Я отвел свою дрожащую спутницу в дальний уголок комнаты и оглянулся затем на ее кузину: к моему удивлению, мисс Элеонора, казавшаяся такой растерянной и испуганной, когда мы были наверху, теперь, на публике, держалась совершенно спокойно и уверенно. Под руку с сыщиком она прошла на середину комнаты, остановилась, окинула взором представившуюся ее глазам картину, вежливо, хотя и с оттенком превосходства, поклонилась коронеру, как бы давая понять, что его терпят в их доме лишь в силу необходимости, и опустилась затем в кресло, которое услужливо подставила ей прислуга. Она вообще вела себя так непринужденно, будто находилась где-нибудь в гостиной, а не перед коронером и присяжными.
По-видимому, таким поведением она рассчитывала произвести эффект, и он был ею достигнут. Шепот в комнате затих, все присутствующие почувствовали к этой девушке невольное уважение.

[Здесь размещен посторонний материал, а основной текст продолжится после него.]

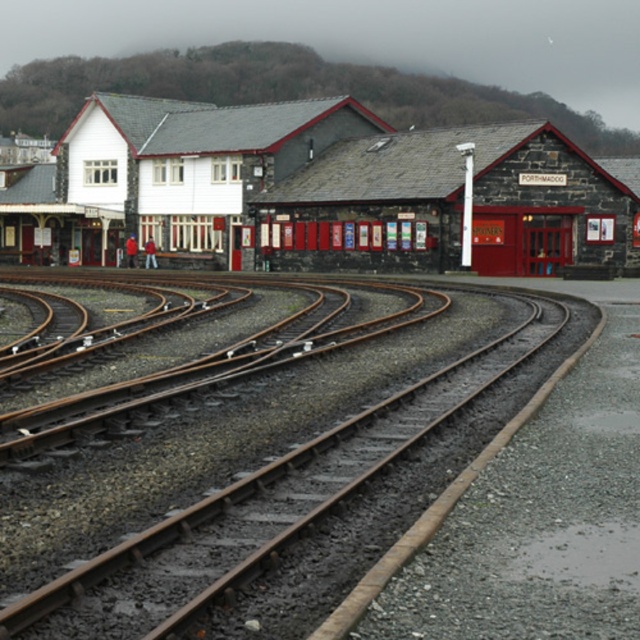 Question: Can you confirm if stone brick railway station at center is bigger than brown metallic tracks at center?

Choices:
 (A) yes
 (B) no

Answer: (A)

Question: Does stone brick railway station at center have a larger size compared to brown metallic tracks at center?

Choices:
 (A) yes
 (B) no

Answer: (A)

Question: Which point is farther from the camera taking this photo?

Choices:
 (A) (416, 148)
 (B) (125, 556)

Answer: (A)

Question: Which of the following is the farthest from the observer?

Choices:
 (A) [616, 227]
 (B) [276, 515]

Answer: (A)

Question: Where is stone brick railway station at center located in relation to brown metallic tracks at center in the image?

Choices:
 (A) left
 (B) right

Answer: (A) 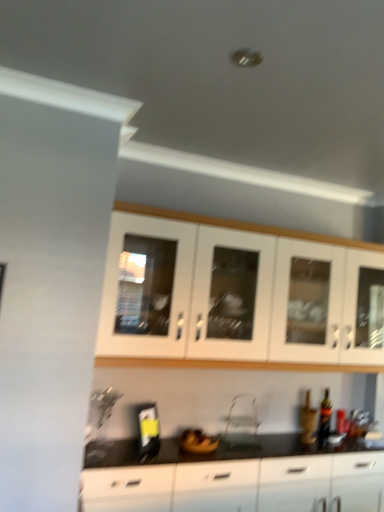 How much space does black glossy cabinet at lower center, the second cabinetry in the top-to-bottom sequence, occupy vertically?

black glossy cabinet at lower center, the second cabinetry in the top-to-bottom sequence, is 22.96 inches in height.

Locate an element on the screen. The width and height of the screenshot is (384, 512). black glossy cabinet at lower center, the second cabinetry in the top-to-bottom sequence is located at coordinates (242, 485).

From the picture: How many degrees apart are the facing directions of white glass cabinet at upper center, which is the 1th cabinetry from top to bottom, and clear plastic folding chair at center?

0.0495 degrees.

Is white glass cabinet at upper center, which is the 1th cabinetry from top to bottom, looking in the opposite direction of clear plastic folding chair at center?

white glass cabinet at upper center, which is the 1th cabinetry from top to bottom, is not turned away from clear plastic folding chair at center.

Я вздохнул с некоторым облегчением, и впечатление, произведенное на меня только что происшедшей наверху сценой, начало было сглаживаться, но удивленный взгляд, который Мэри бросила на свою кузину, снова смутил меня. Опасаясь, что ее поведение возбудит подозрение у присутствующих, я уже хотел дотронуться до руки мисс Мэри и напомнить ей, что она должна лучше владеть собой, как вдруг услышал, что ее вызывают на допрос.
Трудно представить себе ужас, переполнивший мою душу в эту минуту. Лицо девушки приобрело теперь мягкое и серьезное выражение, но я не мог забыть, какова она была в гневе. Неужели она и на дознании предстанет в роли обличительницы? Неужели она настолько же сильно ненавидела свою кузину, насколько и не доверяла ей? Решится ли она повторить здесь, в присутствии всех окружающих, то, что наверху высказала кузине?
По выражению ее лица я не мог понять ничего и снова взглянул на Элеонору. Она была явно взволнована; при первых словах своей кузины она вздрогнула и откинулась назад, так что лицо ее оказалось скрыто от меня, и я мог видеть только ее бледные дрожащие руки.
Допрос Мэри Левенворт длился недолго. После нескольких вопросов, касающихся ее самой и ее положения в семье, девушку попросили рассказать, что она знает об убийстве и при каких обстоятельствах ее кузина и прислуга сообщили ей об этом трагическом происшествии. Мэри гордо подняла свою прелестную головку и тихим голосом промолвила:
– Так случилось, что сама я не располагаю никакими сведениями относительно убийства моего дорогого дяди. Все, что мне известно об этом, я узнала от других.
Сердце мое замерло от радости, словно камень с него упал. На лице Элеоноры — она переменила позу, и я опять мог его видеть — тоже словно блеснул луч надежды: оно залилось краской, потом снова побледнело.